### Brief
The line containing "effortless work. Without the evidence" marks the start. Return it and every later line of the listing below exactly, ending with the last one.

### Provided records

- Opening Delimiter -

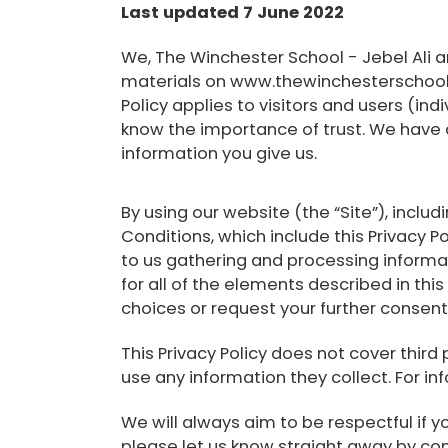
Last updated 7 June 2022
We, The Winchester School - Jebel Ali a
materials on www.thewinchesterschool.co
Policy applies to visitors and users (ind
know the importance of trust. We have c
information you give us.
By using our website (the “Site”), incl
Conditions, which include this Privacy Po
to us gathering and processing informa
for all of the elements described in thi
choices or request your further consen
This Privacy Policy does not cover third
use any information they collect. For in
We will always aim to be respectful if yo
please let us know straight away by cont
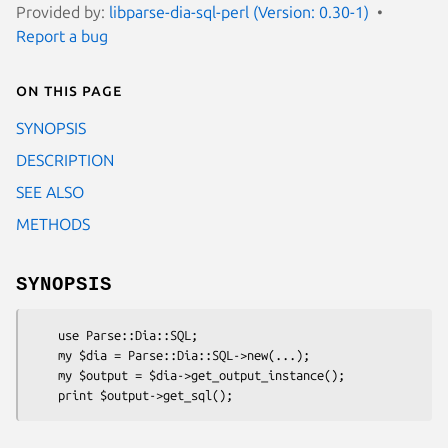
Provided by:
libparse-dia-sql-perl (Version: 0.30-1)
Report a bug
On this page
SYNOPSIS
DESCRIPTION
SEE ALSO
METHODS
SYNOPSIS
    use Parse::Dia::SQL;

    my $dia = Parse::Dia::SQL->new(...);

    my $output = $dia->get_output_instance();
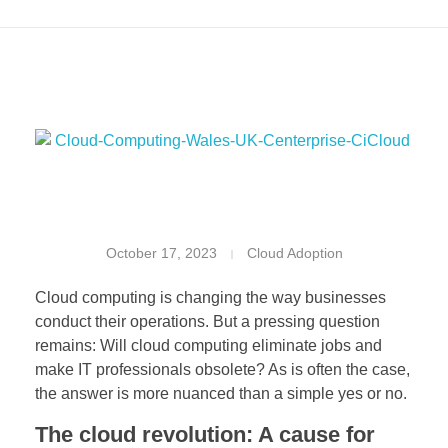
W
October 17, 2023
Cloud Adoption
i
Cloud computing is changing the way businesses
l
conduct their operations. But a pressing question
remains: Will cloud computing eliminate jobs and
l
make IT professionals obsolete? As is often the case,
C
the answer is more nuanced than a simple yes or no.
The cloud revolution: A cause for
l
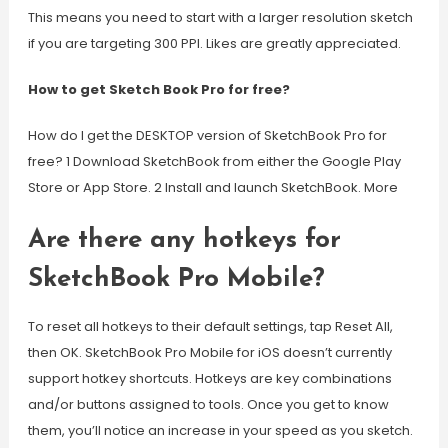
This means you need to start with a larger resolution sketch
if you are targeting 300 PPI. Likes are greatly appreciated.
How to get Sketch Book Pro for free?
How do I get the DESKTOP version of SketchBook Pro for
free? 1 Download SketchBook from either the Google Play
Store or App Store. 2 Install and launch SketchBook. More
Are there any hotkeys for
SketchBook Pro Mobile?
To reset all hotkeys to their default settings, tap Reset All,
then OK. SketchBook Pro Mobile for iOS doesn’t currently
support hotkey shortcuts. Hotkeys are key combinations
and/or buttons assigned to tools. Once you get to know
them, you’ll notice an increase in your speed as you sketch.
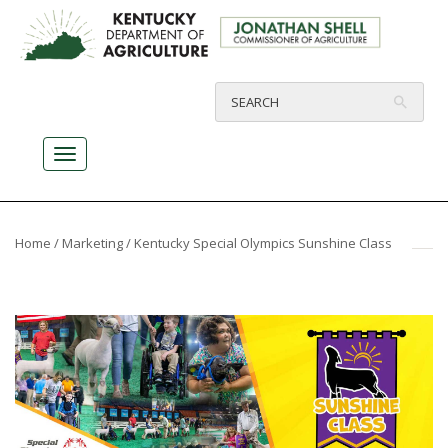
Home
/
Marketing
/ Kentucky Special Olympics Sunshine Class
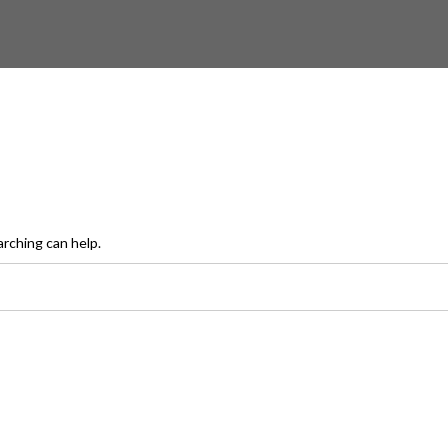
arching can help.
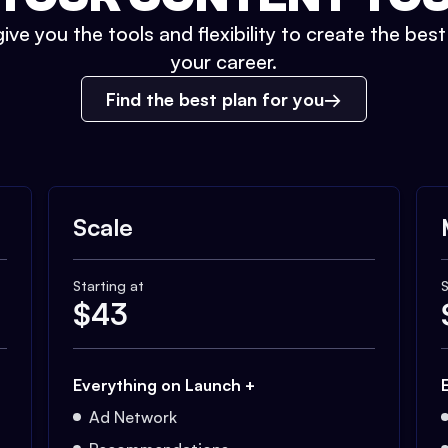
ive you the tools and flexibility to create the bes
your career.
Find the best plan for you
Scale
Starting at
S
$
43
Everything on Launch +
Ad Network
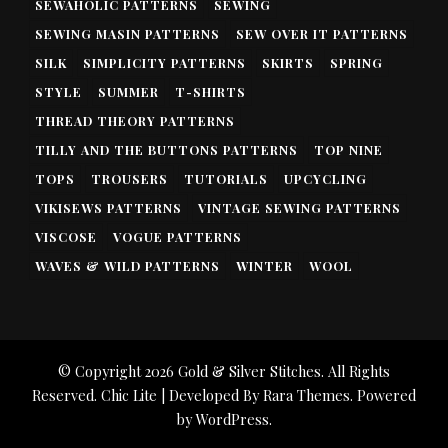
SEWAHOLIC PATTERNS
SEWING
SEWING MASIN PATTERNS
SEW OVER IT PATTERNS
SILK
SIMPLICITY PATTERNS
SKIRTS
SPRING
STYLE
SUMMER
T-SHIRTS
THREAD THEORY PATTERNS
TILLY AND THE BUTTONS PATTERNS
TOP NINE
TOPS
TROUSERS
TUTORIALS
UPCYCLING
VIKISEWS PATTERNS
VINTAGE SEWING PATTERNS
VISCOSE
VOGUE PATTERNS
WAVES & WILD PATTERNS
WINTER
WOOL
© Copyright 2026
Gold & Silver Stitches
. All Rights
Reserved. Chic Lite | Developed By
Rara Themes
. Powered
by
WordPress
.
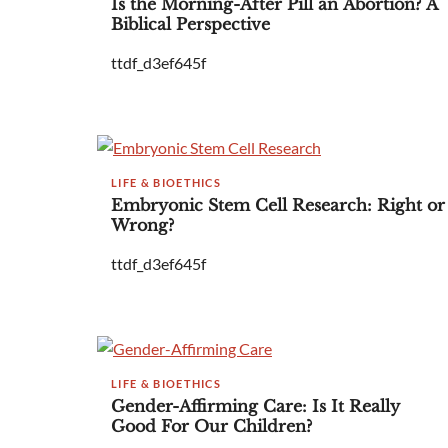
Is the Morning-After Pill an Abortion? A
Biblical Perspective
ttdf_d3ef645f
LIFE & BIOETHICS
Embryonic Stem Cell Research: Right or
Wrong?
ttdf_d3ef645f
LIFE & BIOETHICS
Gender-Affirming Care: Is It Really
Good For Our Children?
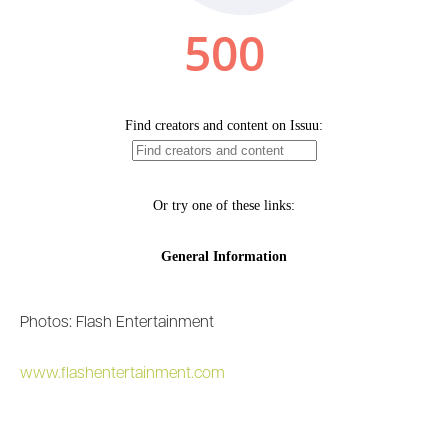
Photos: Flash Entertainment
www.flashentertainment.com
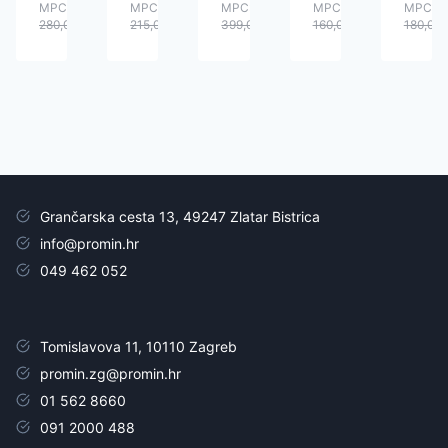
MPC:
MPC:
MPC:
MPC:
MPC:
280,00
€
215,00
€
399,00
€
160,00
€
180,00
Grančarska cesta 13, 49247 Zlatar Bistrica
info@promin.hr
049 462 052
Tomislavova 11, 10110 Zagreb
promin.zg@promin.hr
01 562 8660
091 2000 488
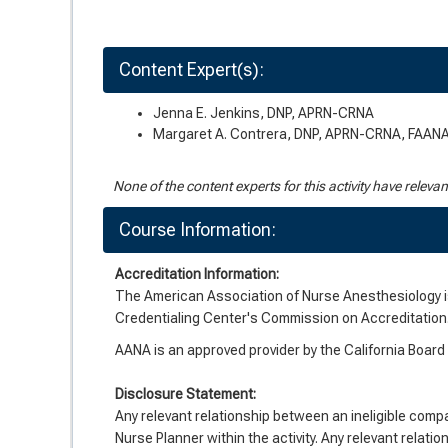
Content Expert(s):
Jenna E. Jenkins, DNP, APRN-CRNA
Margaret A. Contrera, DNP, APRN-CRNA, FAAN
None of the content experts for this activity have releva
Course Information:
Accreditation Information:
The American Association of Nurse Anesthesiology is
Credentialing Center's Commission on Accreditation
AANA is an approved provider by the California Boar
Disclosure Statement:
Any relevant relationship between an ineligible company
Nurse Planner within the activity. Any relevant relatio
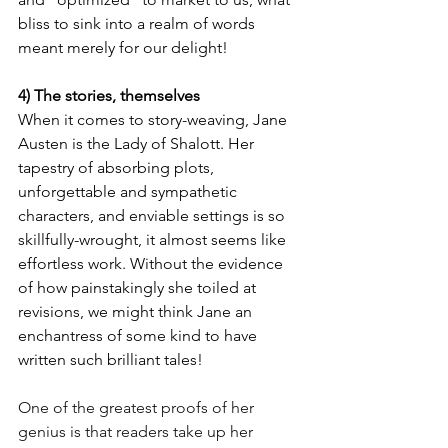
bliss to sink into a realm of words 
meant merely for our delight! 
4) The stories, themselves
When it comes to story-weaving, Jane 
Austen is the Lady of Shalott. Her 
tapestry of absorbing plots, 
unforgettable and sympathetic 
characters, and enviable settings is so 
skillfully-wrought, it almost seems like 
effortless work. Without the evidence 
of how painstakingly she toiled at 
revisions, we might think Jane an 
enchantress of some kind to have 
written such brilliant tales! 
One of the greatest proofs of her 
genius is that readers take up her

- Closing Delimiter -

### Exercise output
effortless work. Without the evidence 
of how painstakingly she toiled at 
revisions, we might think Jane an 
enchantress of some kind to have 
written such brilliant tales! 
One of the greatest proofs of her 
genius is that readers take up her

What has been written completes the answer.